Central Valley, California, USA.
We used a two-stage counterfactual analysis combining predictive linear mixed models and N-mixture models to characterize the multidimensional impacts of drought on 66 bird species. We analysed counts from the eBird participatory science data set between 2010 and 2019 and produced species- and habitat-specific estimates of the impact of drought on relative abundance.
We found that while fewer than a quarter (16/66) of species experienced abundance declines during drought, nearly half of all species (27/66) changed their habitat associations during drought.
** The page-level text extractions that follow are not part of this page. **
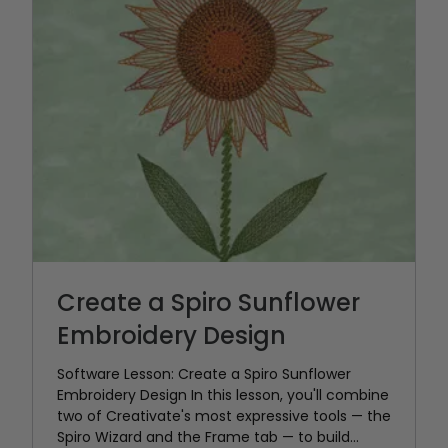
Create a Spiro Sunflower
Embroidery Design
Software Lesson: Create a Spiro Sunflower
Embroidery Design In this lesson, you'll combine
two of Creativate's most expressive tools — the
Spiro Wizard and the Frame tab — to build...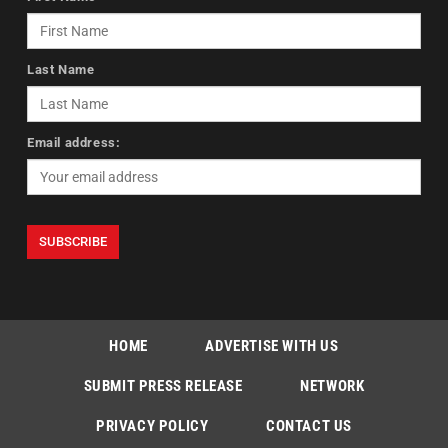
Last Name
Email address:
HOME
ADVERTISE WITH US
SUBMIT PRESS RELEASE
NETWORK
PRIVACY POLICY
CONTACT US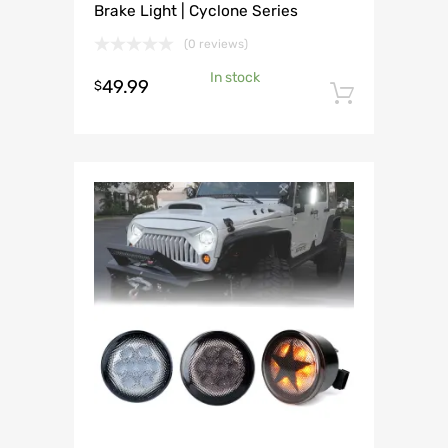
Brake Light | Cyclone Series
(0 reviews)
In stock
49.99
$
Add to 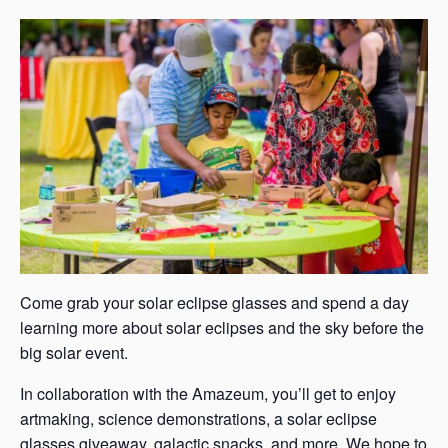
s
a
s
Come grab your solar eclipse glasses and spend a day
learning more about solar eclipses and the sky before the
big solar event.
In collaboration with the Amazeum, you’ll get to enjoy
artmaking, science demonstrations, a solar eclipse
glasses giveaway, galactic snacks, and more. We hope to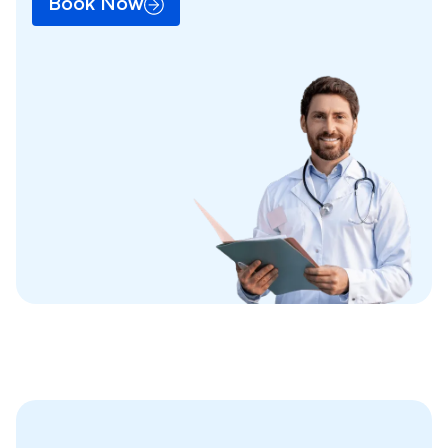
Book Now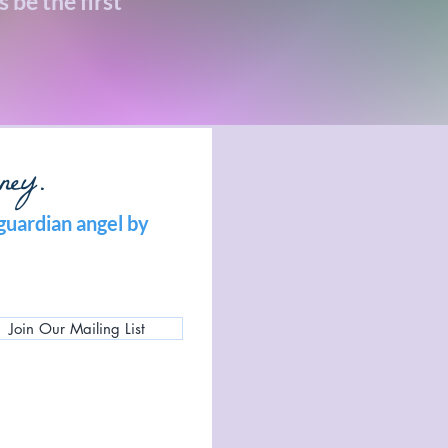
 be the first
ney.
guardian angel by
Join Our Mailing List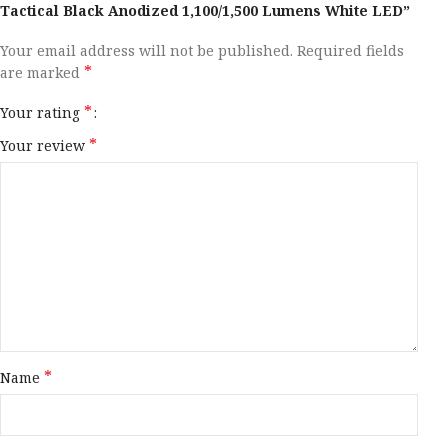
Tactical Black Anodized 1,100/1,500 Lumens White LED”
Your email address will not be published.
Required fields
*
are marked
*
Your rating
*
Your review
*
Name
Among species that shifted their habitat associations, the use of natural habitats declined during drought while use of developed habitat and perennial agricultural habitat increased.
Our findings suggest that birds take advantage of agricultural and developed land with artificial irrigation and heat-buffering microhabitat structure, such as in orchards or parks, to buffer drought impacts. A working lands approach that promotes biodiversity and mitigates stressors across a human-induced water gradient will be critical for conserving birds during drought.